**Your goal:** Show the lines of the material that contain the word "Events".
** Task material follows **
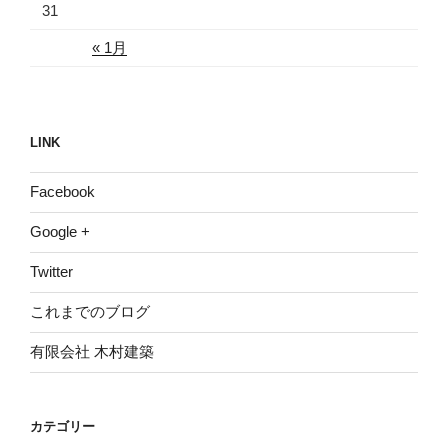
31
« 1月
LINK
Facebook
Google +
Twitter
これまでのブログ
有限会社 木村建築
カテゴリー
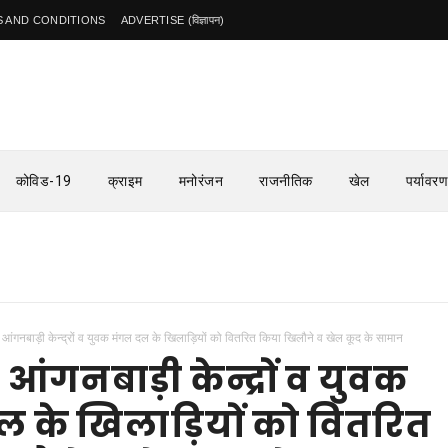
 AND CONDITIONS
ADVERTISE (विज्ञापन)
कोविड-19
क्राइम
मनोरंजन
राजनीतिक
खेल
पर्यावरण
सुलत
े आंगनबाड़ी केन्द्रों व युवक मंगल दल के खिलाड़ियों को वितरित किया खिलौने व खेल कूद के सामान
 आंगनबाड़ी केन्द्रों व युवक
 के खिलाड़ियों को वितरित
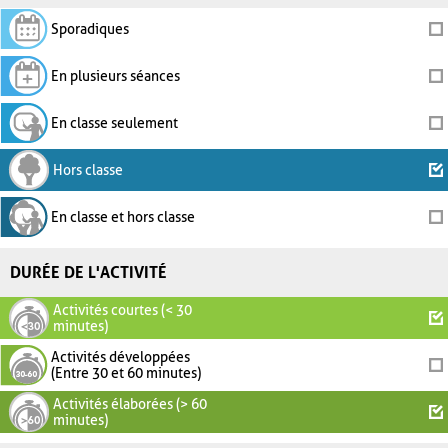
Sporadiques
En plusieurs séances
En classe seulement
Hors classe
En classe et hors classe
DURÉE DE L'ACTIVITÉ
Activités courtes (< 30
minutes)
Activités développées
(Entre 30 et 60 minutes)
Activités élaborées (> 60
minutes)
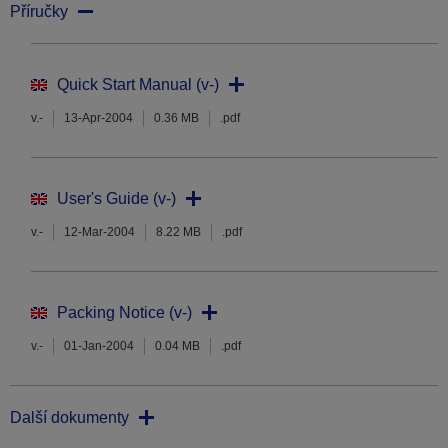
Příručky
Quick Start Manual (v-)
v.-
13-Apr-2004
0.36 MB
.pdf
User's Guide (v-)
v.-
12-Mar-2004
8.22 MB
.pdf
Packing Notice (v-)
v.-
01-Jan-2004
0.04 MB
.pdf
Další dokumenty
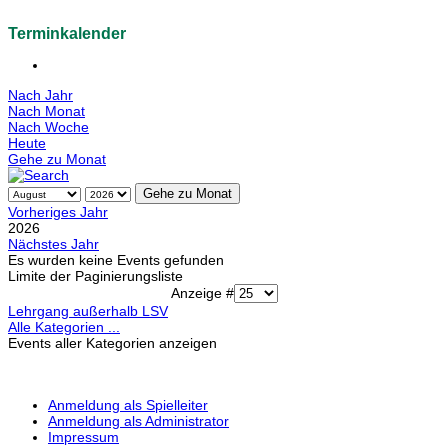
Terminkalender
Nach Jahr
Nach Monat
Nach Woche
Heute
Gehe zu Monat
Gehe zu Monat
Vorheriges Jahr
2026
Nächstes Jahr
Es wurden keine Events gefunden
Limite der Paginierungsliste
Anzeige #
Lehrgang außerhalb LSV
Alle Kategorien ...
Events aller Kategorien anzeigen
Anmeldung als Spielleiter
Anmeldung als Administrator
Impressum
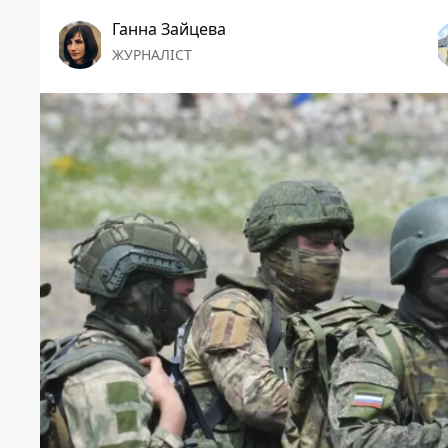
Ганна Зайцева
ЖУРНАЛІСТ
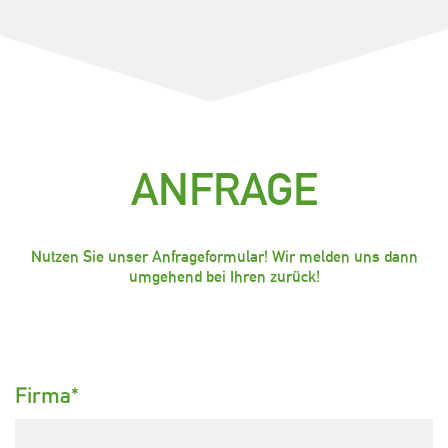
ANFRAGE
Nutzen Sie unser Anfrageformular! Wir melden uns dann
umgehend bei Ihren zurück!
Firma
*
** End of Task material **
**Output for this task:**
Es wurden keine Events gefunden
Events aller Kategorien anzeigen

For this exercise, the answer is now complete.